WORK INSTRUCTION: Every line with the string "Eltern" should be copied from the data.

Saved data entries
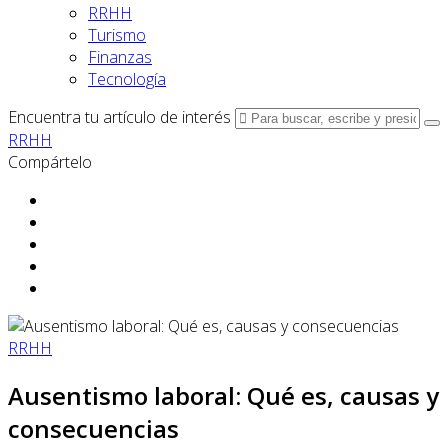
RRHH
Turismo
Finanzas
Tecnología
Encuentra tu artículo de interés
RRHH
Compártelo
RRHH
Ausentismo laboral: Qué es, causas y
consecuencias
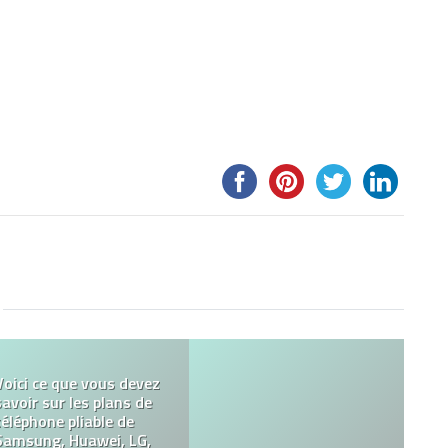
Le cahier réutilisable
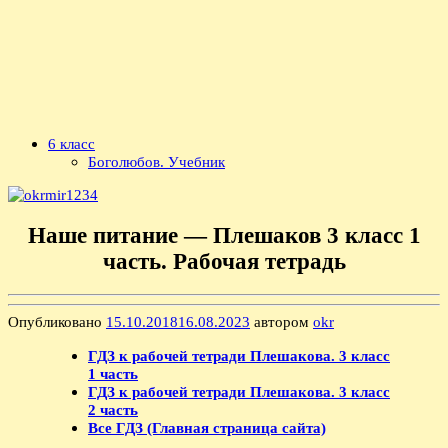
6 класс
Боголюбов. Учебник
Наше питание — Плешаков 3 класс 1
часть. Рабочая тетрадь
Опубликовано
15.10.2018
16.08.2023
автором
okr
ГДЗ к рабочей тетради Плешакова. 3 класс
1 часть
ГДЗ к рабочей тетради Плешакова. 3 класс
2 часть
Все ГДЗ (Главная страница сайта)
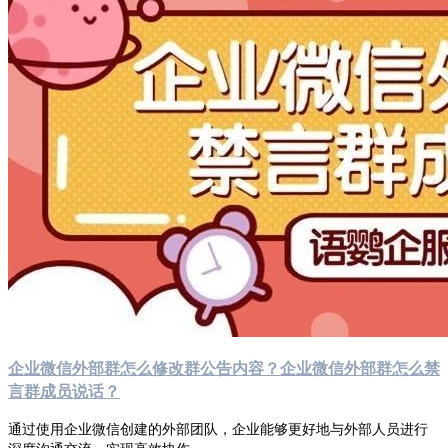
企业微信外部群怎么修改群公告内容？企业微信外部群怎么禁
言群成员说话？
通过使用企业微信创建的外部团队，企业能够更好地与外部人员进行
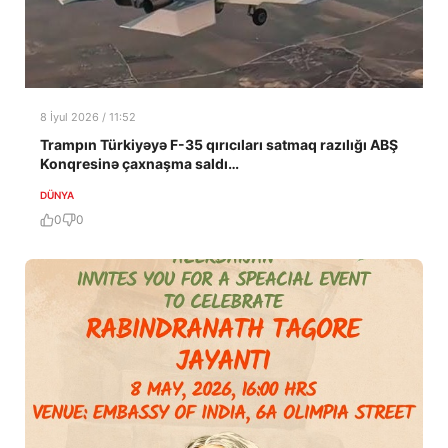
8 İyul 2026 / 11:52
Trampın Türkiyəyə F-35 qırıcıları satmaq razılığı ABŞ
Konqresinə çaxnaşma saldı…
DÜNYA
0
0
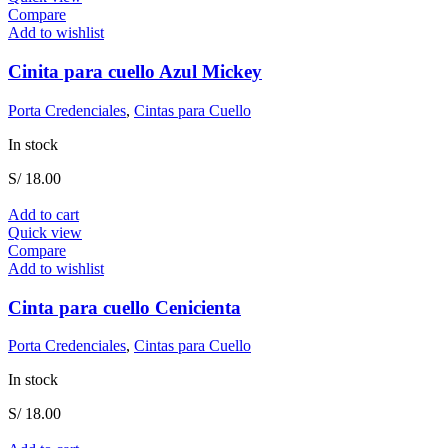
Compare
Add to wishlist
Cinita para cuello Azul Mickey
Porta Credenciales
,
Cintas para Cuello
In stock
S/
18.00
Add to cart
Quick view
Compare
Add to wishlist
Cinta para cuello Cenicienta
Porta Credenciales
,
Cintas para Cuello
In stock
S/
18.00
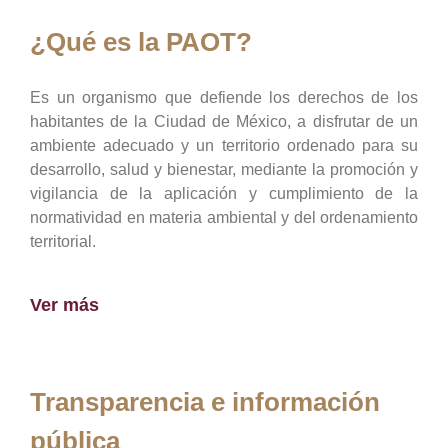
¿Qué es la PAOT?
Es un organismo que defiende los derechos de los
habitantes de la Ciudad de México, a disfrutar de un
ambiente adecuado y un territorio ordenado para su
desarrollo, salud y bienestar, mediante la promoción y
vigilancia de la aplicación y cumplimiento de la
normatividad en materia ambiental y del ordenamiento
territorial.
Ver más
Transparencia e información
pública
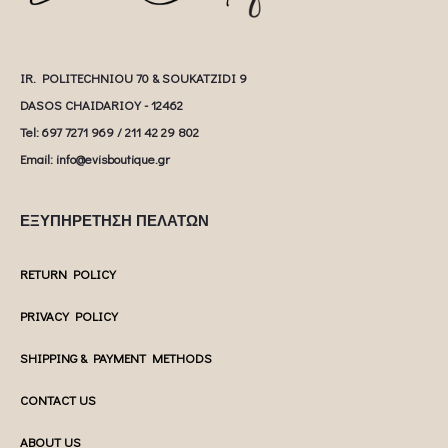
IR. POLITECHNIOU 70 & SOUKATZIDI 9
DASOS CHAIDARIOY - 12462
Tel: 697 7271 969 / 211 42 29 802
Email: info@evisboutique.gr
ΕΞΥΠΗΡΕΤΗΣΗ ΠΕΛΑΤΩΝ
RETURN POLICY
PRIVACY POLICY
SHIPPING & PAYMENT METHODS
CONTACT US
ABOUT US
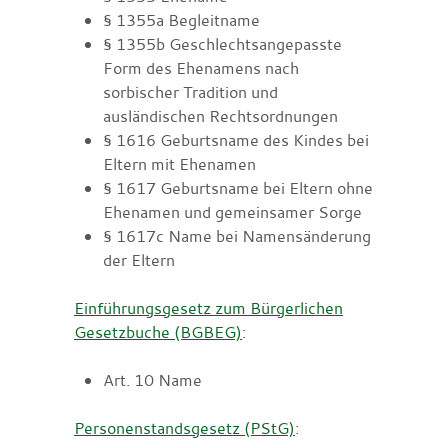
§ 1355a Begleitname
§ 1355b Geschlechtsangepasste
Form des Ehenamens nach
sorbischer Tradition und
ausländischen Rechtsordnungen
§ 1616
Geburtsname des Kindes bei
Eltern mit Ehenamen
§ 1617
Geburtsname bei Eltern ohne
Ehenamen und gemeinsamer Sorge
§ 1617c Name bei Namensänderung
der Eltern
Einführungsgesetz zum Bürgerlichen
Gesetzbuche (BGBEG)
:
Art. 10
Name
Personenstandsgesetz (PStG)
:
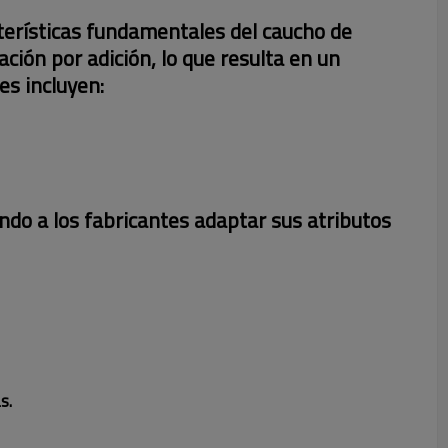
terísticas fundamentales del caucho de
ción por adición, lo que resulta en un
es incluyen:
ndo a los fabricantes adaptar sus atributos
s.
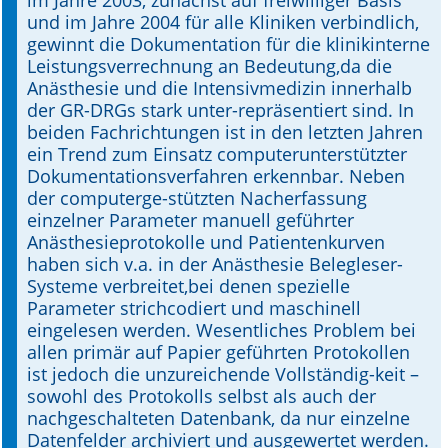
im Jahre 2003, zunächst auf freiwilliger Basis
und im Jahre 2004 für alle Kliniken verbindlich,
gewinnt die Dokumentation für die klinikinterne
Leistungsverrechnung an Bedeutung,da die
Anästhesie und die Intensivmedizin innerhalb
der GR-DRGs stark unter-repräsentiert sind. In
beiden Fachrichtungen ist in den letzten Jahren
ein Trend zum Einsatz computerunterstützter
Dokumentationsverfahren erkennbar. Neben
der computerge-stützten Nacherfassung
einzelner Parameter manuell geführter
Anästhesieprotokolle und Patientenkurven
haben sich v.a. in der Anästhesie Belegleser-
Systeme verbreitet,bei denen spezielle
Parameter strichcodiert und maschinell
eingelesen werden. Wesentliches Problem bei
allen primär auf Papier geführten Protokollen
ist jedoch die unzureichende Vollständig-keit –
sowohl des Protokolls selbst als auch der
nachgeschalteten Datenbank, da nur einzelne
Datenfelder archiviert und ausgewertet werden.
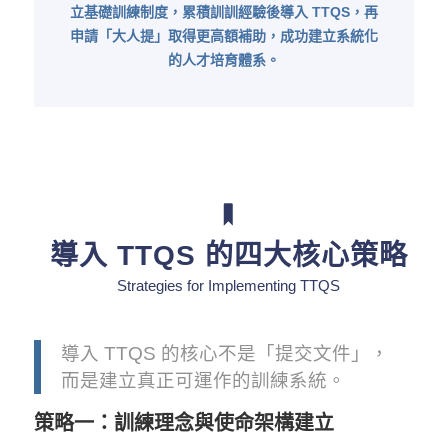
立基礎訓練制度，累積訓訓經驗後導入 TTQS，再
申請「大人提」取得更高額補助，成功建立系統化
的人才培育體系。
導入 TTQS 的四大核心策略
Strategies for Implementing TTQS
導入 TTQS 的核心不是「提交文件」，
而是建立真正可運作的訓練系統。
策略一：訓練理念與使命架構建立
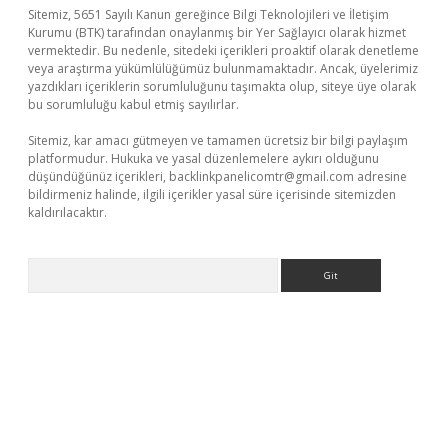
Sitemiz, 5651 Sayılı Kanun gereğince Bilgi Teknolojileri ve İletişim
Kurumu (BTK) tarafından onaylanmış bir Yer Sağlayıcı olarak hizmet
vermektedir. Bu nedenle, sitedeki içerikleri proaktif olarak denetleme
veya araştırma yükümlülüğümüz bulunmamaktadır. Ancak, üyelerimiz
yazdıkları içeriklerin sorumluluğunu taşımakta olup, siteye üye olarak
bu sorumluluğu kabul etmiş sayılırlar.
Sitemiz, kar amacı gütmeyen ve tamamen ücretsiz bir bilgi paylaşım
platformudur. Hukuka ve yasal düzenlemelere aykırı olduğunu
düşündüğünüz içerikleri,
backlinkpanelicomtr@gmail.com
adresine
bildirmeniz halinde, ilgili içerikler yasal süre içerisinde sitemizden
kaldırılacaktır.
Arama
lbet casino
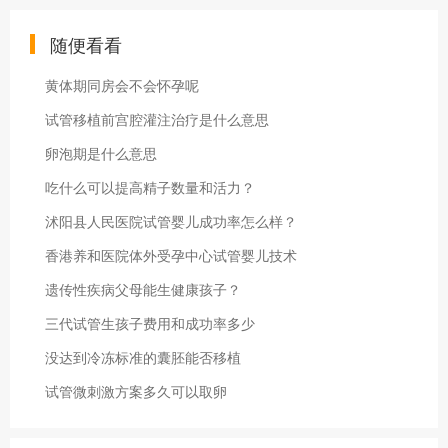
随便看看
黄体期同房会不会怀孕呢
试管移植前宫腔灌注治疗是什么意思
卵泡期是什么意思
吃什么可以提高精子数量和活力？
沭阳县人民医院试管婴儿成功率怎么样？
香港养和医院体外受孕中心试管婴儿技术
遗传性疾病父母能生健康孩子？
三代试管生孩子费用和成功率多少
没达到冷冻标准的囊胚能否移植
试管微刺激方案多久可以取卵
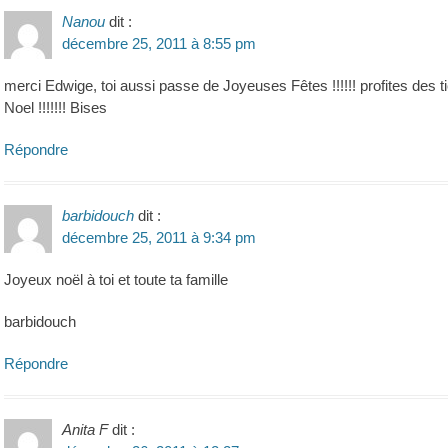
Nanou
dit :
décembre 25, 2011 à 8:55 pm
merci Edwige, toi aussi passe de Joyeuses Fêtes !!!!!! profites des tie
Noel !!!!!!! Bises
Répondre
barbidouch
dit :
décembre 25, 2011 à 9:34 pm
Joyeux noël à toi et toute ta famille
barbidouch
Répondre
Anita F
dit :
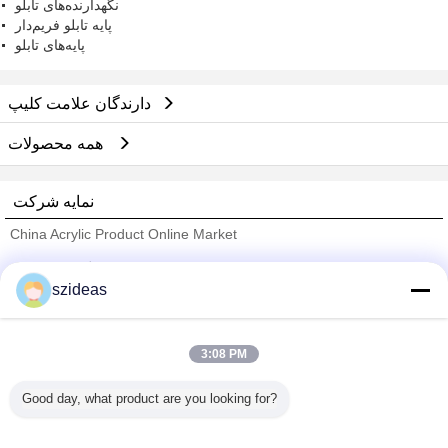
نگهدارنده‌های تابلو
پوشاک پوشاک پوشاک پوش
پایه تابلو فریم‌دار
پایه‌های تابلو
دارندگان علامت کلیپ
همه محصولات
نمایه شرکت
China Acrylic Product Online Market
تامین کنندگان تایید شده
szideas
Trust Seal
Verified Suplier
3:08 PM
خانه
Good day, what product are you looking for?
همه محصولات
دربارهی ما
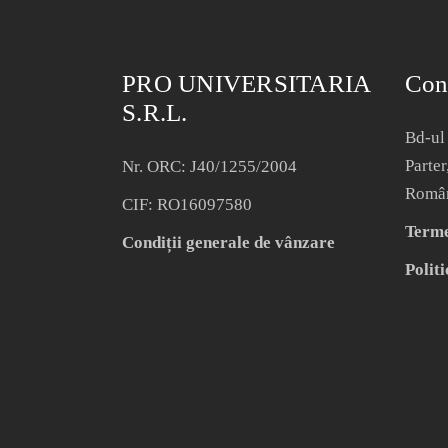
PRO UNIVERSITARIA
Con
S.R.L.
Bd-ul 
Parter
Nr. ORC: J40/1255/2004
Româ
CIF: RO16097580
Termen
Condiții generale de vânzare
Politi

SOLVED PROBLEM:
Eltern mit Ehenamen
Geburtsname bei Eltern ohne
der Eltern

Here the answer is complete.